■ PROBLEM DESCRIPTION ■
Copy the data as given. No line may be skipped.

■ GIVEN INFORMATION ■

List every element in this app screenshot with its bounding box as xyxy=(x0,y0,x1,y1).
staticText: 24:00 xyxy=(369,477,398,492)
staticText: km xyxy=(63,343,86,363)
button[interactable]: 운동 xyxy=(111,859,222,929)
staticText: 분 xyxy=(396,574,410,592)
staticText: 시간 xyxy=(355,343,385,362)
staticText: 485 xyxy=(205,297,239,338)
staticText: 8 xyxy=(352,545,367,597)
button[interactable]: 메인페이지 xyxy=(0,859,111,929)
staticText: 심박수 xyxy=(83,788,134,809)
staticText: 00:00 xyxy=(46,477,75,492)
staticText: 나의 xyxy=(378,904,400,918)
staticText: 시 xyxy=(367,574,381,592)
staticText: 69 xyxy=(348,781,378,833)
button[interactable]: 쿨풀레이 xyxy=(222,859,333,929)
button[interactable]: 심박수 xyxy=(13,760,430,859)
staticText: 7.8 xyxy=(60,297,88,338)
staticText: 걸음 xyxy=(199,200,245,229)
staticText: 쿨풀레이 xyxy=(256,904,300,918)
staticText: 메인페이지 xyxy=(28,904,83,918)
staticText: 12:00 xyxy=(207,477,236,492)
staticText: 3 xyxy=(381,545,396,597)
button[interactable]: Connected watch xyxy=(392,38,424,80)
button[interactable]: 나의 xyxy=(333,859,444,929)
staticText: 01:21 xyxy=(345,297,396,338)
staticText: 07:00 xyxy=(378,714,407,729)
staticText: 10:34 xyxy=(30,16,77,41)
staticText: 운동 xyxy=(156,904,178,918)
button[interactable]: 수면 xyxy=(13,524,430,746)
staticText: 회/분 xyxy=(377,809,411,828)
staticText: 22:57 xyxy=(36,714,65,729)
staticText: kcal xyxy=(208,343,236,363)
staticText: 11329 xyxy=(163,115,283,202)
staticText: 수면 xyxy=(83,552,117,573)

■ YOUR RESPONSE ■
List every element in this app screenshot with its bounding box as xyxy=(x0,y0,x1,y1).
staticText: 24:00 xyxy=(369,477,398,492)
staticText: km xyxy=(63,343,86,363)
button[interactable]: 운동 xyxy=(111,859,222,929)
staticText: 분 xyxy=(396,574,410,592)
staticText: 시간 xyxy=(355,343,385,362)
staticText: 485 xyxy=(205,297,239,338)
staticText: 8 xyxy=(352,545,367,597)
button[interactable]: 메인페이지 xyxy=(0,859,111,929)
staticText: 심박수 xyxy=(83,788,134,809)
staticText: 00:00 xyxy=(46,477,75,492)
staticText: 나의 xyxy=(378,904,400,918)
staticText: 시 xyxy=(367,574,381,592)
staticText: 69 xyxy=(348,781,378,833)
button[interactable]: 쿨풀레이 xyxy=(222,859,333,929)
button[interactable]: 심박수 xyxy=(13,760,430,859)
staticText: 7.8 xyxy=(60,297,88,338)
staticText: 걸음 xyxy=(199,200,245,229)
staticText: 쿨풀레이 xyxy=(256,904,300,918)
staticText: 메인페이지 xyxy=(28,904,83,918)
staticText: 12:00 xyxy=(207,477,236,492)
staticText: 3 xyxy=(381,545,396,597)
button[interactable]: Connected watch xyxy=(392,38,424,80)
button[interactable]: 나의 xyxy=(333,859,444,929)
staticText: 01:21 xyxy=(345,297,396,338)
staticText: 07:00 xyxy=(378,714,407,729)
staticText: 10:34 xyxy=(30,16,77,41)
staticText: 운동 xyxy=(156,904,178,918)
button[interactable]: 수면 xyxy=(13,524,430,746)
staticText: 회/분 xyxy=(377,809,411,828)
staticText: 22:57 xyxy=(36,714,65,729)
staticText: kcal xyxy=(208,343,236,363)
staticText: 11329 xyxy=(163,115,283,202)
staticText: 수면 xyxy=(83,552,117,573)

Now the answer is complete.